Work to complete |
Copy out, word for word, the lines from the start of the data below through the line containing "варианта - это", and no others.

Extracted material: Begin

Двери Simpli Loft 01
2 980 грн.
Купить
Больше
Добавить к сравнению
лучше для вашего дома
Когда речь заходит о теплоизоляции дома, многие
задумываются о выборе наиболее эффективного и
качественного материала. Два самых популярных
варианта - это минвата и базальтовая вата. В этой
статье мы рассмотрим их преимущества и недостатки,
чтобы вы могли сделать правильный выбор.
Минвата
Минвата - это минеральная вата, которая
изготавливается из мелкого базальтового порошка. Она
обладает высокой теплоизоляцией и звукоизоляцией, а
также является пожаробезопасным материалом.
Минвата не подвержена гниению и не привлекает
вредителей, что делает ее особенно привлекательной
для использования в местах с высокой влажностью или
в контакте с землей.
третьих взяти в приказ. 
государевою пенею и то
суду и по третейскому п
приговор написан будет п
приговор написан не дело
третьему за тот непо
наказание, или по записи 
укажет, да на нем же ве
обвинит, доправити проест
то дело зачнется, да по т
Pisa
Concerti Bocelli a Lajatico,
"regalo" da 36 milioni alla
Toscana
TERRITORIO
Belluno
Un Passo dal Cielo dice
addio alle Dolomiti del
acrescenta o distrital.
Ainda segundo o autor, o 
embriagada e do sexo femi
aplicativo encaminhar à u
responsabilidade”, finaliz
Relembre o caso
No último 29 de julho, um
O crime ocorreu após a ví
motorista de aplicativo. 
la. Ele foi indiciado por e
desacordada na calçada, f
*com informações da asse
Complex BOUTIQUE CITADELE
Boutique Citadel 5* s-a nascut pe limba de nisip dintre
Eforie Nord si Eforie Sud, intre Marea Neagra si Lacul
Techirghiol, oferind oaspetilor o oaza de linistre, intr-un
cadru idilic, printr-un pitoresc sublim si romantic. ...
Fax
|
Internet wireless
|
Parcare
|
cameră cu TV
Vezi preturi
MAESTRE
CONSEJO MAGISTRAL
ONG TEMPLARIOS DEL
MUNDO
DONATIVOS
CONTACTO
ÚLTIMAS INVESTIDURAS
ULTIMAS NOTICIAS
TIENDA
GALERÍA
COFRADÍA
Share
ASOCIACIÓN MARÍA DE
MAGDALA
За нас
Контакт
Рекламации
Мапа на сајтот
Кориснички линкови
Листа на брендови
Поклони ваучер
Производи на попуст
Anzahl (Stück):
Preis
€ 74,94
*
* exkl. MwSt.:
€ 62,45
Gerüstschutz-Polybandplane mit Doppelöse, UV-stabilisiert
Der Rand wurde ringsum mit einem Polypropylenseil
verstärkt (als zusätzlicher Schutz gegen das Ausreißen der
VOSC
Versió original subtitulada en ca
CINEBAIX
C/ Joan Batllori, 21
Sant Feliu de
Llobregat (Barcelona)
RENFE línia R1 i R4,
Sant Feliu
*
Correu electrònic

Extracted material: End

Result for this task |
Двери Simpli Loft 01
2 980 грн.
Купить
Больше
Добавить к сравнению
лучше для вашего дома
Когда речь заходит о теплоизоляции дома, многие
задумываются о выборе наиболее эффективного и
качественного материала. Два самых популярных
варианта - это минвата и базальтовая вата. В этой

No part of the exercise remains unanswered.